El sol apenas se desperezaba sobre los tejados cuando la familia de chigüiros salió del canal de aguas lluvias donde ahora vivía. No era su hábitat original —ni sombra quedaba de las ciénagas donde alguna vez retozaron—, pero era lo que quedaba tras la llegada del concreto.
Mamá chigüira guiaba a los cuatro pequeños con paso decidido. Papá iba detrás, vigilando cada esquina. Su misión era sencilla, pero arriesgada: cruzar la avenida principal para llegar al humedal artificial del parque industrial. Allí crecían algunas hierbas frescas que les recordaban a casa.
En la primera esquina, un perro callejero los olfateó y ladró sin cesar. Los carros pasaban sin parar. En la segunda, una valla de obra impedía el paso. En la tercera, el olor a asfalto nuevo los hizo retroceder. Pero no se rindieron.

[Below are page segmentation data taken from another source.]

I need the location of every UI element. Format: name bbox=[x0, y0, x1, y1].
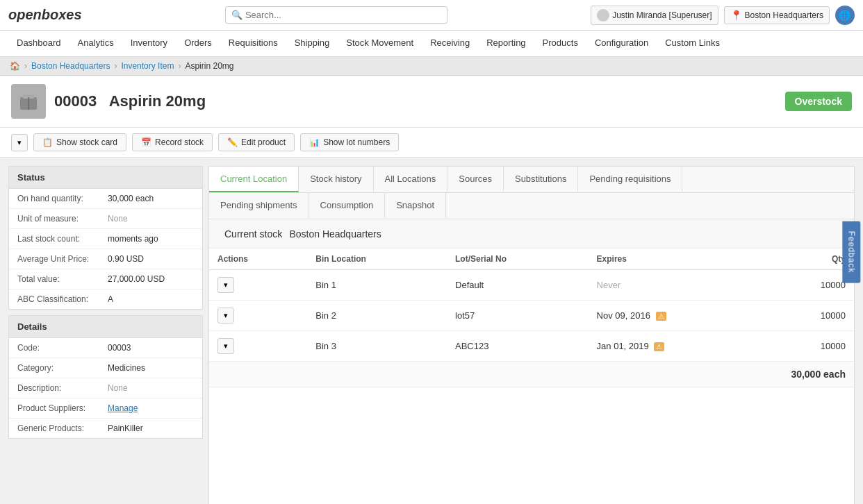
abc-label: ABC Classification: bbox=[17, 294, 108, 304]
category-row: Category: Medicines bbox=[9, 358, 202, 378]
product-code-name: 00003 Aspirin 20mg bbox=[54, 92, 206, 110]
nav-requisitions[interactable]: Requisitions bbox=[220, 31, 286, 57]
tab-consumption[interactable]: Consumption bbox=[309, 193, 386, 219]
right-panel: Current Location Stock history All Locat… bbox=[208, 166, 855, 504]
logo: openboxes bbox=[8, 7, 82, 23]
nav-products[interactable]: Products bbox=[534, 31, 586, 57]
user-button[interactable]: Justin Miranda [Superuser] bbox=[591, 6, 718, 25]
show-lot-numbers-button[interactable]: 📊 Show lot numbers bbox=[300, 133, 399, 151]
nav-custom-links[interactable]: Custom Links bbox=[657, 31, 728, 57]
page-header-left: 00003 Aspirin 20mg bbox=[11, 84, 206, 119]
total-value-row: Total value: 27,000.00 USD bbox=[9, 269, 202, 289]
record-stock-icon: 📅 bbox=[141, 137, 151, 147]
code-value: 00003 bbox=[108, 343, 131, 353]
uom-label: Unit of measure: bbox=[17, 214, 108, 224]
lot-label: Show lot numbers bbox=[323, 137, 390, 147]
nav-receiving[interactable]: Receiving bbox=[422, 31, 478, 57]
nav-reporting[interactable]: Reporting bbox=[478, 31, 534, 57]
user-icon bbox=[597, 9, 609, 22]
row-3-lot: ABC123 bbox=[447, 331, 589, 362]
nav-configuration[interactable]: Configuration bbox=[586, 31, 657, 57]
tab-pending-shipments[interactable]: Pending shipments bbox=[209, 193, 309, 219]
record-stock-button[interactable]: 📅 Record stock bbox=[132, 133, 213, 151]
nav-dashboard[interactable]: Dashboard bbox=[8, 31, 69, 57]
avg-price-value: 0.90 USD bbox=[108, 254, 144, 264]
tab-pending-requisitions[interactable]: Pending requisitions bbox=[578, 167, 682, 192]
breadcrumb-item-1[interactable]: Boston Headquarters bbox=[31, 61, 110, 71]
tab-sources[interactable]: Sources bbox=[447, 167, 504, 192]
nav-stock-movement[interactable]: Stock Movement bbox=[338, 31, 422, 57]
category-label: Category: bbox=[17, 363, 108, 373]
search-icon: 🔍 bbox=[231, 10, 243, 20]
breadcrumb-sep-3: › bbox=[178, 61, 181, 71]
location-icon: 📍 bbox=[730, 10, 742, 21]
uom-value: None bbox=[108, 214, 128, 224]
tabs-row-1: Current Location Stock history All Locat… bbox=[209, 167, 854, 193]
row-2-actions: ▾ bbox=[209, 301, 307, 331]
nav-orders[interactable]: Orders bbox=[176, 31, 220, 57]
row-3-qty: 10000 bbox=[767, 331, 854, 362]
nav-shipping[interactable]: Shipping bbox=[286, 31, 338, 57]
description-row: Description: None bbox=[9, 378, 202, 398]
page-header: 00003 Aspirin 20mg Overstock bbox=[0, 76, 863, 128]
globe-button[interactable]: 🌐 bbox=[835, 6, 855, 25]
total-value-value: 27,000.00 USD bbox=[108, 274, 165, 284]
last-stock-value: moments ago bbox=[108, 234, 158, 244]
suppliers-value[interactable]: Manage bbox=[108, 403, 138, 413]
toolbar: ▾ 📋 Show stock card 📅 Record stock ✏️ Ed… bbox=[0, 128, 863, 158]
row-1-actions: ▾ bbox=[209, 270, 307, 301]
abc-row: ABC Classification: A bbox=[9, 289, 202, 309]
total-value-label: Total value: bbox=[17, 274, 108, 284]
on-hand-value: 30,000 each bbox=[108, 194, 154, 203]
suppliers-row: Product Suppliers: Manage bbox=[9, 398, 202, 419]
row-3-actions: ▾ bbox=[209, 331, 307, 362]
nav-analytics[interactable]: Analytics bbox=[69, 31, 122, 57]
search-input[interactable] bbox=[245, 10, 441, 20]
tab-snapshot[interactable]: Snapshot bbox=[385, 193, 446, 219]
generic-value: PainKiller bbox=[108, 423, 143, 433]
on-hand-row: On hand quantity: 30,000 each bbox=[9, 189, 202, 209]
tab-current-location[interactable]: Current Location bbox=[209, 167, 299, 192]
stock-total: 30,000 each bbox=[209, 362, 854, 387]
nav-inventory[interactable]: Inventory bbox=[122, 31, 176, 57]
row-3-expires: Jan 01, 2019 ⚠ bbox=[589, 331, 767, 362]
stock-total-row: 30,000 each bbox=[209, 362, 854, 387]
avg-price-row: Average Unit Price: 0.90 USD bbox=[9, 249, 202, 269]
row-1-action-dropdown[interactable]: ▾ bbox=[217, 277, 234, 293]
top-bar-right: Justin Miranda [Superuser] 📍 Boston Head… bbox=[591, 6, 855, 25]
nav-bar: Dashboard Analytics Inventory Orders Req… bbox=[0, 31, 863, 57]
table-row: ▾ Bin 2 lot57 Nov 09, 2016 ⚠ 10000 bbox=[209, 301, 854, 331]
stock-card-icon: 📋 bbox=[42, 137, 53, 147]
feedback-tab[interactable]: Feedback bbox=[843, 221, 861, 283]
tabs-row-2: Pending shipments Consumption Snapshot bbox=[209, 193, 854, 219]
tab-substitutions[interactable]: Substitutions bbox=[504, 167, 578, 192]
product-icon bbox=[11, 84, 46, 119]
row-2-action-dropdown[interactable]: ▾ bbox=[217, 308, 234, 324]
show-stock-card-button[interactable]: 📋 Show stock card bbox=[33, 133, 126, 151]
row-3-action-dropdown[interactable]: ▾ bbox=[217, 338, 234, 354]
warning-icon-2: ⚠ bbox=[654, 342, 664, 351]
description-label: Description: bbox=[17, 383, 108, 393]
breadcrumb-home[interactable]: 🏠 bbox=[10, 61, 20, 71]
globe-icon: 🌐 bbox=[839, 10, 850, 21]
left-panel: Status On hand quantity: 30,000 each Uni… bbox=[8, 166, 203, 504]
row-3-bin: Bin 3 bbox=[307, 331, 447, 362]
status-section: Status On hand quantity: 30,000 each Uni… bbox=[8, 166, 203, 310]
uom-row: Unit of measure: None bbox=[9, 209, 202, 229]
toolbar-dropdown-button[interactable]: ▾ bbox=[11, 134, 28, 151]
location-button[interactable]: 📍 Boston Headquarters bbox=[724, 6, 830, 24]
abc-value: A bbox=[108, 294, 113, 304]
row-2-bin: Bin 2 bbox=[307, 301, 447, 331]
tab-all-locations[interactable]: All Locations bbox=[374, 167, 448, 192]
record-stock-label: Record stock bbox=[155, 137, 204, 147]
row-1-qty: 10000 bbox=[767, 270, 854, 301]
breadcrumb-item-2[interactable]: Inventory Item bbox=[121, 61, 174, 71]
search-box[interactable]: 🔍 bbox=[225, 6, 447, 24]
row-1-expires: Never bbox=[589, 270, 767, 301]
row-2-expires: Nov 09, 2016 ⚠ bbox=[589, 301, 767, 331]
top-bar: openboxes 🔍 Justin Miranda [Superuser] 📍… bbox=[0, 0, 863, 31]
user-name: Justin Miranda [Superuser] bbox=[612, 10, 712, 20]
last-stock-label: Last stock count: bbox=[17, 234, 108, 244]
tab-stock-history[interactable]: Stock history bbox=[299, 167, 373, 192]
edit-product-button[interactable]: ✏️ Edit product bbox=[218, 133, 295, 151]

—Esperaremos la madrugada, cuando los humanos duermen —dijo papá, con voz firme—. A esa hora, quizás la ciudad nos preste un silencio.
A las 4:12 a. m., la avenida estaba casi vacía. Un camión solitario brillaba a lo lejos. La familia avanzó. Uno, dos, tres pasos sobre el pavimento. El sonido de neumáticos les erizó el lomo. El camión no frenaba. Mamá chigüira se detuvo. Cubrió con su cuerpo a los pequeños. Todo fue un instante de ruido, luces y frenos.

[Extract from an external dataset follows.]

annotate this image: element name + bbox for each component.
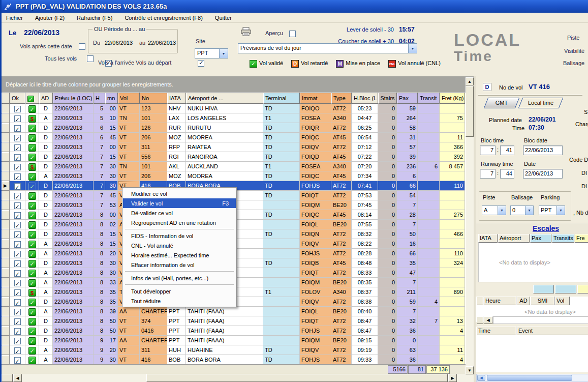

Pero no hubo atropello. El camión se detuvo a escasos centímetros. El conductor bajó, temblando, y se sentó en la acera. Nunca había visto chigüiros tan cerca. Uno de los pequeños se le acercó curioso, olisqueando el aire.
—¿Qué hacen ustedes aquí? —preguntó en voz baja—. Esto no es lugar para animales tan nobles.
A la semana siguiente, aparecieron marcas amarillas en la vía: “Cruce de fauna. Reduzca la velocidad”. Y junto a ellas, una familia de peluches de chigüiro, amarrada a la baranda, que algún vecino había puesto con un cartel: “Ellos también tienen derecho a pasar.”
No todos los vehículos reducían la velocidad. No todos miraban. Pero algunos sí. Y eso, para una especie en exilio, podía significar la diferencia entre la vida y el olvido.
Moraleja: La vía no es solo de quienes manejan. La ciudad también debe aprender a convivir con quienes no tienen bocina ni motor, pero sí el derecho a seguir existiendo.